Le « boîte noire » (En anglais boîte noire) est un dispositif embarqué à bord des avions qui enregistre toutes les données de vol afin de pouvoir mener des enquêtes en cas d’accident. Cependant, tout le monde ne sait pas que les boîtes noires sont généralement de couleur vive. orange mais parfois aussi jaune ou rouge: il s’agit de garantir qu’ils soient plus visibles et traçables en cas de perquisition. En effet, l’orange est une couleur que l’on retrouve rarement dans la nature, et qui est particulièrement visible.
Mais alors pourquoi parle-t-on de « boîte noire » ? Les initiés font en fait référence à cet appareil avec le terme «Enregistreur de données de vol» (enregistreur de données de vol, ou RAD). Cependant, « boîte noire » est le nom qui a connu la plus large diffusion en raison de laimpact médiatique qui suscite lorsqu’elle est liée à des catastrophes aériennes. Néanmoins, les raisons historiques qui ont conduit à la consécration du nom ne sont pas tout à fait claires, ou plutôt il n’est pas facile de déterminer quelle en est la raison principale.

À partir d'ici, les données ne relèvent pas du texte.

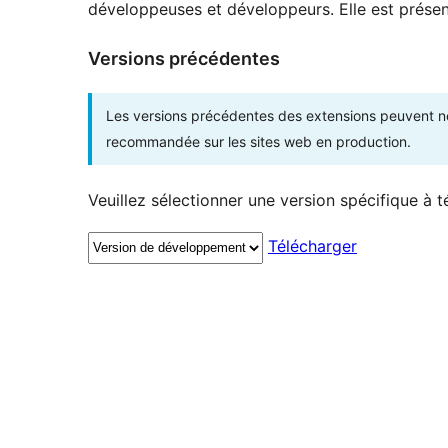
développeuses et développeurs. Elle est présent
Versions précédentes
Les versions précédentes des extensions peuvent ne p
recommandée sur les sites web en production.
Veuillez sélectionner une version spécifique à t
Télécharger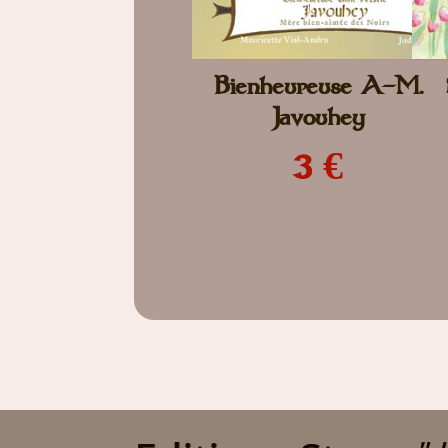
Bienheureuse A-M.
Javouhey
3 €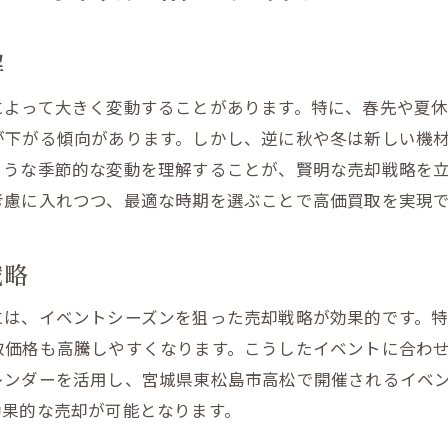
ションでの売却戦略
却と長期保有の判断基準
解
のアフターサービス活用法
によって大きく変動することがあります。特に、春先や夏
が下がる傾向があります。しかし、逆に秋や冬は新しい機
ような季節的な変動を理解することが、賢明な売却戦略を
考慮に入れつつ、最適な時期を選ぶことで高価買取を実現
戦略
には、イベントシーズンを狙った売却戦略が効果的です。
取価格も高騰しやすくなります。こうしたイベントに合わ
レンダーを活用し、宮城県東松島市高松で開催されるイベ
効果的な売却が可能となります。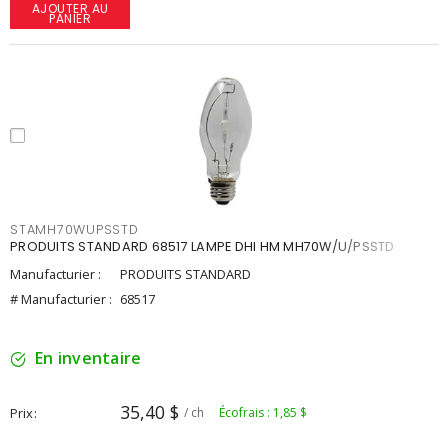
AJOUTER AU
PANIER
STAMH70WUPSSTD
PRODUITS STANDARD 68517 LAMPE DHI HM MH70W/U/PSSTD
Manufacturier :
PRODUITS STANDARD
# Manufacturier :
68517
En inventaire
35,40 $
Prix
/ ch
Écofrais : 1,85 $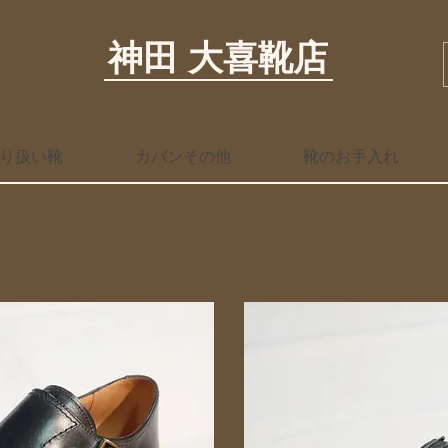
神田 大喜靴店
り扱い靴
カバンその他
靴のお手入れ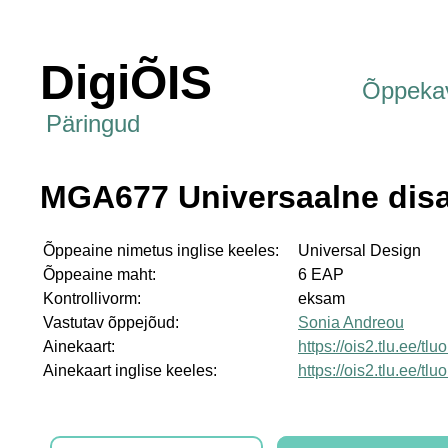
DigiÕIS
Õppeka
Päringud
MGA677 Universaalne disa
Õppeaine nimetus inglise keeles:
Universal Design
Õppeaine maht:
6 EAP
Kontrollivorm:
eksam
Vastutav õppejõud:
Sonia Andreou
Ainekaart:
https://ois2.tlu.ee/t
Ainekaart inglise keeles:
https://ois2.tlu.ee/t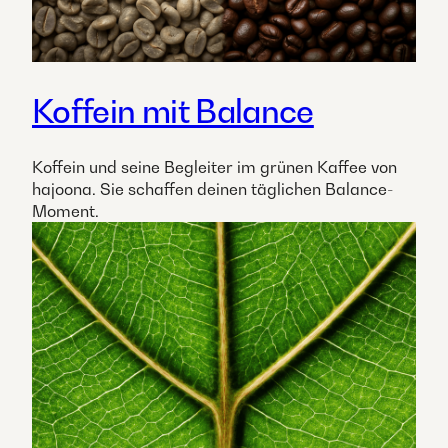
Koffein mit Balance
Koffein und seine Begleiter im grünen Kaffee von
hajoona. Sie schaffen deinen täglichen Balance-
Moment.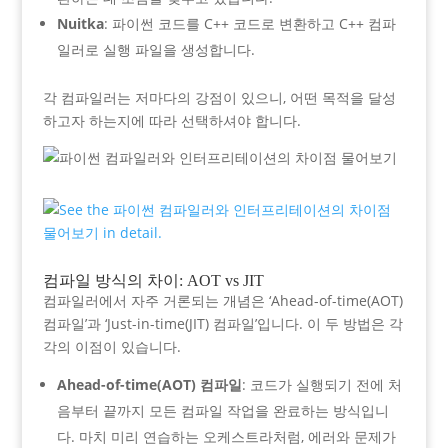
Nuitka
: 파이썬 코드를 C++ 코드로 변환하고 C++ 컴파
일러로 실행 파일을 생성합니다.
각 컴파일러는 저마다의 강점이 있으니, 어떤 목적을 달성
하고자 하는지에 따라 선택하셔야 합니다.
컴파일 방식의 차이: AOT vs JIT
컴파일러에서 자주 거론되는 개념은 ‘Ahead-of-time(AOT)
컴파일’과 ‘Just-in-time(JIT) 컴파일’입니다. 이 두 방법은 각
각의 이점이 있습니다.
Ahead-of-time(AOT) 컴파일
: 코드가 실행되기 전에 처
음부터 끝까지 모든 컴파일 작업을 완료하는 방식입니
다. 마치 미리 연습하는 오케스트라처럼, 에러와 문제가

Pourquoi la boîte noire s’appelle-t-elle ainsi : quelles sont les hypothèses sur l’origine du nom
En partant de l’hypothèse la plus plausible, il est probable que le nom dérive du jargon avec lequel les soldats de l’armée britannique désignaient le appareils de navigation et de télécommunications, qui, pour des raisons de secret, étaient scellés dans des étuis noirs mats. Une autre hypothèse possible est qu’il pourrait s’agir d’une référence à la couleur généralement prise par les conteneurs. suite à un incendiesuite à la carbonisation de la peinture carrosserie.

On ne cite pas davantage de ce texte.